Un duplice assassinio, un colpevole, l’inquirente, i personaggi sospetti: Delitto e castigo mette in scena gli elementi e le strutture tipiche del romanzo poliziesco. Rispetto a quello, tuttavia, il romanzo di Dostoevskij svela subito l’identità del colpevole e racconta nei minimi dettagli i minuziosi preparativi dell’assassinio. Per molte pagine del testo il delitto viene definito con la parola “cosa”, traducendo così il rifiuto dell’inconscio di Raskolikov davanti all’orrore che il crimine rappresenta. Nella mente del protagonista, inoltre, l’assassinio è sottomesso a un incessante processo di raddoppiamento e proliferazione: è ripetuto, sognato, raccontato ancora prima di essere commesso.
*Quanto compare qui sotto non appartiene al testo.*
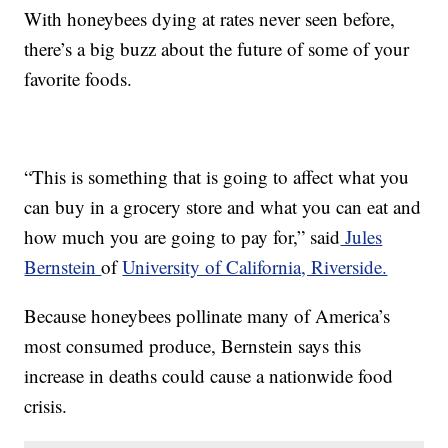
With honeybees dying at rates never seen before,
there’s a big buzz about the future of some of your
favorite foods.
“This is something that is going to affect what you
can buy in a grocery store and what you can eat and
how much you are going to pay for,” said
Jules
Bernstein
of
University of California, Riverside.
Because honeybees pollinate many of America’s
most consumed produce, Bernstein says this
increase in deaths could cause a nationwide food
crisis.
Molteplici sono anche le personificazioni del criminale (il falso colpevole Nicolas, il criminale e infine suicida Svidrigajlov) che stabiliscono con Raskolnikov un complesso gioco di riflessi. L’inchiesta giudiziaria segue poi una dinamica particolare: crea tensione drammatica, ma trova la sua logica conclusione con la confessione di Nicolas. Prosegue però l’indagine ufficiosa del giudice Porfirij, nata da una convinzione interiore, fino alla grande scena del confronto con Raskolnikov. La tensione del racconto quindi è alimentata più da una necessità psicologica che da uno schema poliziesco.

Delitto e castigo, pur rientrando nell’ambito del realismo ottocentesco, insiste sulle contraddizioni, sugli aspetti allucinati e demoniaci dei personaggi e sulle loro conflittuali motivazioni, cosicchè la conclusione del romanzo non sembra offrire una verità ultima o una morale definitiva. Ogni personaggio, come afferma il critico letterario Michail Bachtin attraverso la nozione di polifonia, enuncia la propria visione del mondo senza tendere a una spiegazione razionale e totalizzante, suggerendone così l’infinita varietà.